*Requirement*: For this exercise, retype each line of the material below verbatim and omit any picture.

Dataset records: Begin

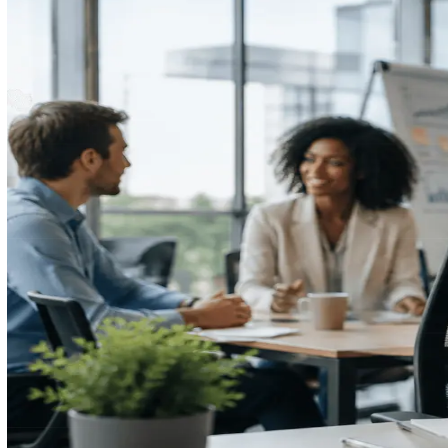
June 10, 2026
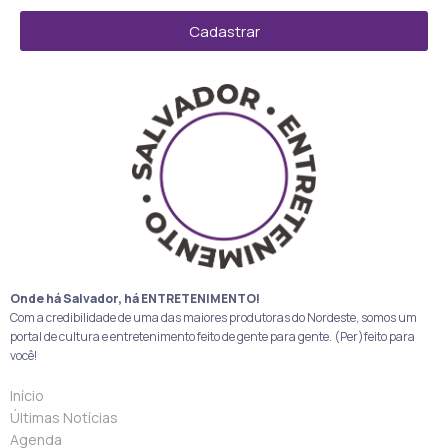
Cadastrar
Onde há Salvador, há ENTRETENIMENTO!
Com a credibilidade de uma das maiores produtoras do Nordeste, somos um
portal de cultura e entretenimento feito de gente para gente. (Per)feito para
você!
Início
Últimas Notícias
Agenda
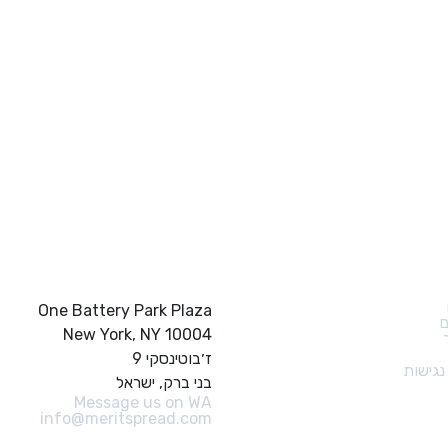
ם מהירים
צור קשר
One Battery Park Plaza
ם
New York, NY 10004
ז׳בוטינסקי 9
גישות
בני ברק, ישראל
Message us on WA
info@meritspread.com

Dataset records: End

*Task solution*:
June 10, 2026
Cadastrar
Onde há Salvador, há ENTRETENIMENTO!
Com a credibilidade de uma das maiores produtoras do Nordeste, somos um
portal de cultura e entretenimento feito de gente para gente. (Per)feito para
você!
Início
Últimas Notícias
Agenda
ם מהירים
צור קשר
One Battery Park Plaza
ם
New York, NY 10004
ז׳בוטינסקי 9
גישות
בני ברק, ישראל
Message us on WA
info@meritspread.com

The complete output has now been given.